Task prompt: Find where "orders over £30.00" occurs in the data below, and retype that line and every later line exactly.

── Dataset records

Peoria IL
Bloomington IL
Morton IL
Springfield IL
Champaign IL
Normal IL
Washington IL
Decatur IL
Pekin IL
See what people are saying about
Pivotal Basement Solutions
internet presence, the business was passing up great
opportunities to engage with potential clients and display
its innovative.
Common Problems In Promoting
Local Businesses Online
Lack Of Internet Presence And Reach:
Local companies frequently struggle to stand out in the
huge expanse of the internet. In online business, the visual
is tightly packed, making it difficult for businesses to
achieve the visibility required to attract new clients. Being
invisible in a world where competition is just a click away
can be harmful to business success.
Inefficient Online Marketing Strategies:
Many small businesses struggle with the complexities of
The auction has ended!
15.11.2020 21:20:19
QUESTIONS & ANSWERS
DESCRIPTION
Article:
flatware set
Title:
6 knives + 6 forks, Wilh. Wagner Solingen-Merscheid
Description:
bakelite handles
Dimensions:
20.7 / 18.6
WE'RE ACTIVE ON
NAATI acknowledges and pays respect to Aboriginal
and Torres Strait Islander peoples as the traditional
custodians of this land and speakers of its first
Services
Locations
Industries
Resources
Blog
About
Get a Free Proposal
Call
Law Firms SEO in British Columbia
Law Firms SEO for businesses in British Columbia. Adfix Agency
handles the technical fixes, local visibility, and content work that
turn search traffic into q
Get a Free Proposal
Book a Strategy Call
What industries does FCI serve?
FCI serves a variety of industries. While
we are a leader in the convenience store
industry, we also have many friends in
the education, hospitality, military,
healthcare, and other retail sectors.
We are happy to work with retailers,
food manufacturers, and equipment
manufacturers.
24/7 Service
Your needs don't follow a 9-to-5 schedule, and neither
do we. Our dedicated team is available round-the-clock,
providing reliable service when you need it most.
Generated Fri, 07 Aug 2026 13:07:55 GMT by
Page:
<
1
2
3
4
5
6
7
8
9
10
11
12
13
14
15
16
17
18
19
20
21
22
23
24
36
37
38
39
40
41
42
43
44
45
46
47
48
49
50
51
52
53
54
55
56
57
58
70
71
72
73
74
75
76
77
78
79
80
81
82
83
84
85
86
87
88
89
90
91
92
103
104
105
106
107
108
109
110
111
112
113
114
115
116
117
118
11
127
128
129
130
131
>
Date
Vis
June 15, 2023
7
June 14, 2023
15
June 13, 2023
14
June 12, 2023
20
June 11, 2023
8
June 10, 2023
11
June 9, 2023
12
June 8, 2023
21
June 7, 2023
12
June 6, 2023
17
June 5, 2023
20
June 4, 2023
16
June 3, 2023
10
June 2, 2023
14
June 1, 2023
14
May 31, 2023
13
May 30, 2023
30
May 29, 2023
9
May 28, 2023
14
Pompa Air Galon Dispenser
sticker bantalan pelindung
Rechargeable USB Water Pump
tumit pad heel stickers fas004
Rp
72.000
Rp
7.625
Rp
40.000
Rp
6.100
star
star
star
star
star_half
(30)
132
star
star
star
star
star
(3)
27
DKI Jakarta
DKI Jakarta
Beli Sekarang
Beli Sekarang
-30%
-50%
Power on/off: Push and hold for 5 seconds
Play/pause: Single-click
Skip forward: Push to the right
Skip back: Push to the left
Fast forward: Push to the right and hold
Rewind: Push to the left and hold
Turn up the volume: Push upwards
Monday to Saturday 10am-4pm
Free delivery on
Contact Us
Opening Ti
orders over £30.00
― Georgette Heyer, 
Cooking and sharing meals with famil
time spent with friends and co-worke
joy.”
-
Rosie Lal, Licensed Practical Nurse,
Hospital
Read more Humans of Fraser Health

────

Output below:
orders over £30.00
― Georgette Heyer, 
Cooking and sharing meals with famil
time spent with friends and co-worke
joy.”
-
Rosie Lal, Licensed Practical Nurse,
Hospital
Read more Humans of Fraser Health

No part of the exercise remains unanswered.